7. Prompt Rendering Pipeline

Understanding the rendering pipeline helps you debug template issues. When you invoke a semantic function, SK processes the template through these stages in order: variable substitution, function call resolution, message parsing, and execution settings application.

# You can render a template without invoking the LLM,
# which is useful for debugging and testing.

from semantic_kernel.prompt_template import PromptTemplate

template_obj = PromptTemplate(
    template="Hello {{$name}}, today is {{Time.now}}.",
    template_config=PromptTemplateConfig(
        template_format="semantic-kernel",
    ),
)

# Render the template to see the final prompt
rendered = await template_obj.render(
    kernel=kernel,
    arguments={"name": "Alice"},
)
print(rendered)
# Output: "Hello Alice, today is 2026-04-04."

Handlebars plan: {{#each steps}} {{call plugin=this.plugin function=this.function}} {{/each}} Execution result: Report generated with 3 sections.

Warning

Template rendering is not sandboxed. Function calls in templates execute real code with real side effects. Never allow untrusted user input to control which functions are called in a template. Treat template authoring as a privileged operation, similar to writing server-side code.

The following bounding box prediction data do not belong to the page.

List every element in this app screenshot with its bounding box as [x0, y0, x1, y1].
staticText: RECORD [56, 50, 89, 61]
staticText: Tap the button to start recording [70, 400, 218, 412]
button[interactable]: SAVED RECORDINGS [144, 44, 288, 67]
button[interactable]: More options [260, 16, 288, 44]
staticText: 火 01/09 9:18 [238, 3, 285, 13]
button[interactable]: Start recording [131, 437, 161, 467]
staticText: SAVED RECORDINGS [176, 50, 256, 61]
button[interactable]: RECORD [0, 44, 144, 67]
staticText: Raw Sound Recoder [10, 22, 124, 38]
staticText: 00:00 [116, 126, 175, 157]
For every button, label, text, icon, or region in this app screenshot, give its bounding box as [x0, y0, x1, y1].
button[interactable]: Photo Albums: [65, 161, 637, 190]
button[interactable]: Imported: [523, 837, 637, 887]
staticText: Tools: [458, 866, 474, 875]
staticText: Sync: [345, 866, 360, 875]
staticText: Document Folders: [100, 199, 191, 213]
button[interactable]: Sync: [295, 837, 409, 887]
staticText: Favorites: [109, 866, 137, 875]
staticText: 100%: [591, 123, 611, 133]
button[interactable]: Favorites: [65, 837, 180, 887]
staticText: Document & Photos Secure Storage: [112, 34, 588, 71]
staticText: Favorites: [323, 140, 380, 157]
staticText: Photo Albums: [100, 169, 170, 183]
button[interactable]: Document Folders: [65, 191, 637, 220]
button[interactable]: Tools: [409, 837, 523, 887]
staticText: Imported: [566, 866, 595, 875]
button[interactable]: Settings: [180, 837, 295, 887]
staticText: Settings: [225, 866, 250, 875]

8. Best Practices for Semantic Functions

Well-designed semantic functions follow a set of principles that improve reliability, testability, and reuse across your organization.

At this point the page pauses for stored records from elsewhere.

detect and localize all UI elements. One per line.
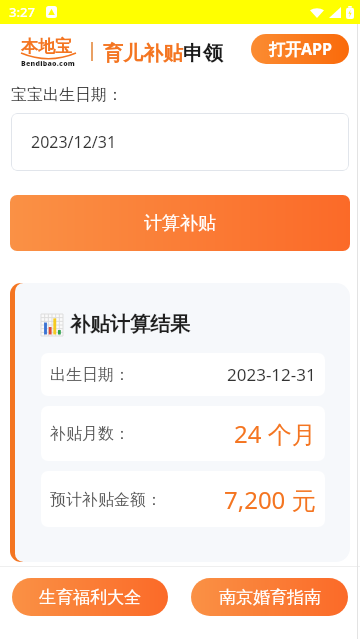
button[interactable]: 出生日期： xyxy=(41,353,325,396)
staticText: 3:27 xyxy=(9,3,35,21)
button[interactable]: 南京婚育指南 xyxy=(191,578,348,616)
staticText: 本地宝 xyxy=(21,36,72,57)
button[interactable]: 打开APP xyxy=(251,34,349,64)
staticText: 南京婚育指南 xyxy=(219,587,321,608)
staticText: 24 个月 xyxy=(234,417,316,450)
staticText: 申领 xyxy=(183,41,223,66)
staticText: 宝宝出生日期： xyxy=(11,85,123,105)
staticText: Bendibao.com xyxy=(21,59,76,69)
staticText: 7,200 元 xyxy=(224,483,316,516)
staticText: 2023/12/31 xyxy=(31,131,117,153)
button[interactable]: 生育福利大全 xyxy=(12,578,168,616)
staticText: 计算补贴 xyxy=(144,212,216,235)
staticText: 补贴计算结果 xyxy=(70,312,190,337)
staticText: 生育福利大全 xyxy=(39,587,141,608)
staticText: 出生日期： xyxy=(50,365,130,385)
staticText: 预计补贴金额： xyxy=(50,490,162,510)
button[interactable]: 补贴月数： xyxy=(41,406,325,461)
button[interactable]: 预计补贴金额： xyxy=(41,471,325,527)
button[interactable]: 计算补贴 xyxy=(10,195,350,251)
staticText: 补贴月数： xyxy=(50,424,130,444)
staticText: 育儿补贴 xyxy=(103,41,183,66)
staticText: 打开APP xyxy=(269,38,332,60)
button[interactable]: 2023/12/31 xyxy=(11,113,349,171)
staticText: 2023-12-31 xyxy=(227,363,316,386)
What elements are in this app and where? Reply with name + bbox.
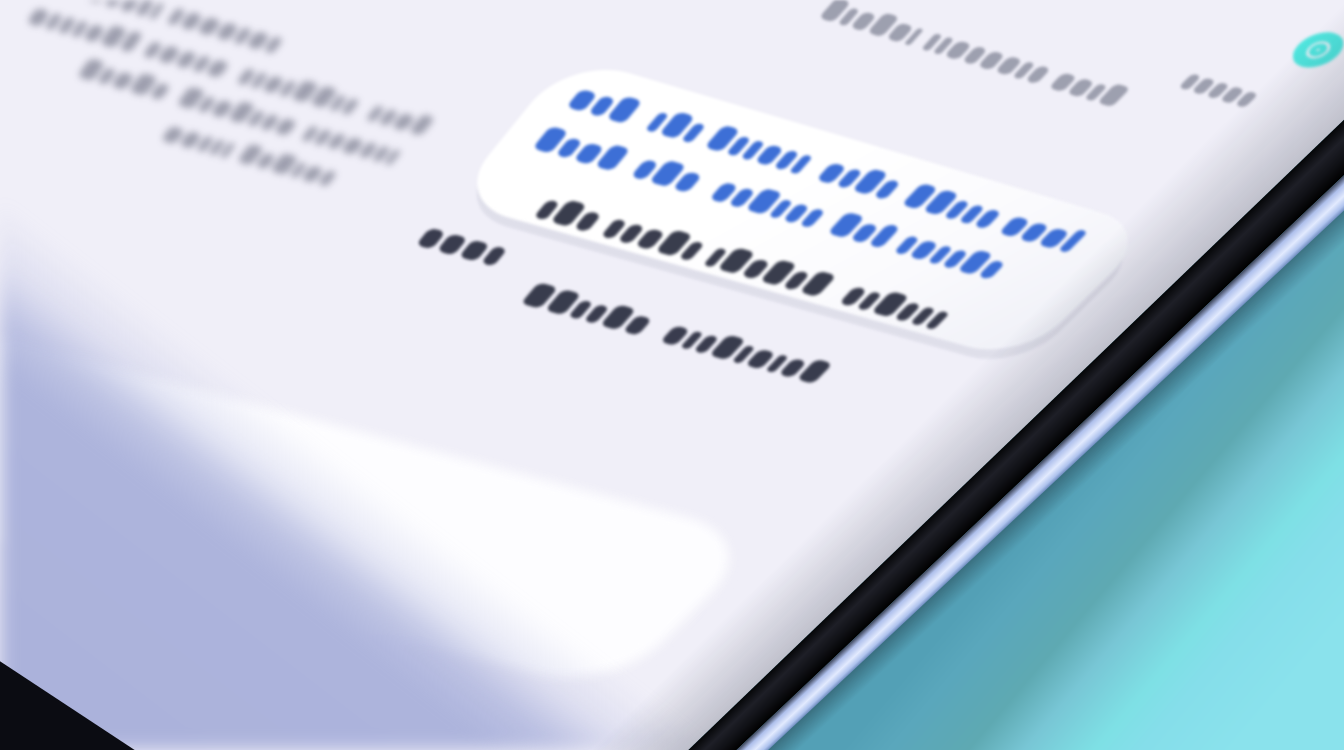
button[interactable]: Conversation: [0, 0, 1344, 750]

Single responsibility: Each semantic function should do one thing well. A function that summarizes, translates, and formats is hard to test and reuse. Split it into three functions.
Explicit output format: Tell the LLM exactly what format you expect. "Respond with a JSON object containing keys: title, summary, keywords" is far more reliable than "Respond appropriately."
Version your prompts: Treat prompt changes like code changes. Use git, write commit messages explaining why a prompt was modified, and test before deploying.
Guard against injection: If user input flows into a template, wrap it in clear delimiters (triple backticks, XML tags) so the LLM can distinguish between instructions and data.
Set reasonable defaults: Functions with good defaults are easier to use. A translation function that defaults to English as the source language covers the most common case without extra configuration.